Since the past few years, India has been witnessing a staggering growth in the health insurance sector. The number of people getting insured every year is rising steadily.
However, still only 15% of the population is protected by medical care insurance coverage. And worse than that, less than 5% of the population buy a plan voluntarily of their own accord.
This figure suggests that Indian insurance industry has still a long way to go to make it to the hearts of masses.
The key reasons behind such a low acceptability is not the affordability factor, but the lack of awareness and unwillingness on the part of the potential buyers.
Medical insurance is the fastest growing segment in general insurance sector. With the help of the data derived from IRDA report 2011-12, we tried to delineate where do we stand as a country in terms of insurance penetration and insurance density.
These are two effective parameters that signify insurance consumption and awareness in a particular geographical area.
1. Insurance Penetration
Put simply, it is the percentage of insurance premium to GDP. Standing at just 0.7%, India is counted among the countries with the lowest insurance penetration.
US and UK boasts a 5 times higher penetration at 4.5% and 3.1% respectively. State wise analysis reveal that insurance penetration is highest in Delhi (1.09%) and West Bengal (1.07%) and lowest in Haryana (0.4%) and Meghalaya (0.36%).
2. Insurance Density
It is defined as the ratio of premium to population. There’s a huge difference in India and countries like US and UK in terms of insurance density.

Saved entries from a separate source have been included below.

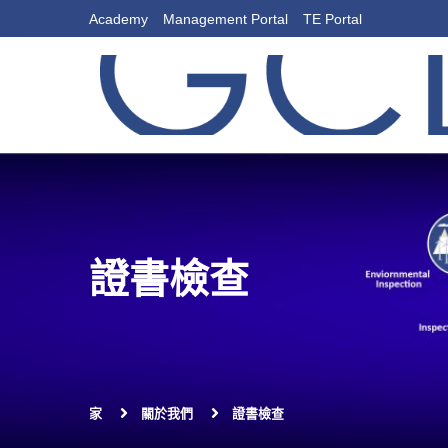
Academy
Management Portal
TE Portal
證書檢查
家
關於我們
證書檢查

Switzerland, US and UK boasts of the top most insurance density at $3591, $2130 and $1188 respectively.
India, on the other hand, stands merely at $10.0. State wise, insurance density is highest in Chandigarh (Rs 4529.8) closely lead by Goa (Rs 2163.8) and Delhi (Rs 2048.4) and is lowest in Bihar (Rs 214.4) and Meghalaya (Rs 213.6).
A closer look reveals that insurance penetration and density are somewhat proportional to the literacy rate in the concerned area.
For instance, India, counted among the countries with the lowest general insurance penetration and density has a comparatively lower literacy rate (73%) compared to that of US (99.0%) and UK (99.0%).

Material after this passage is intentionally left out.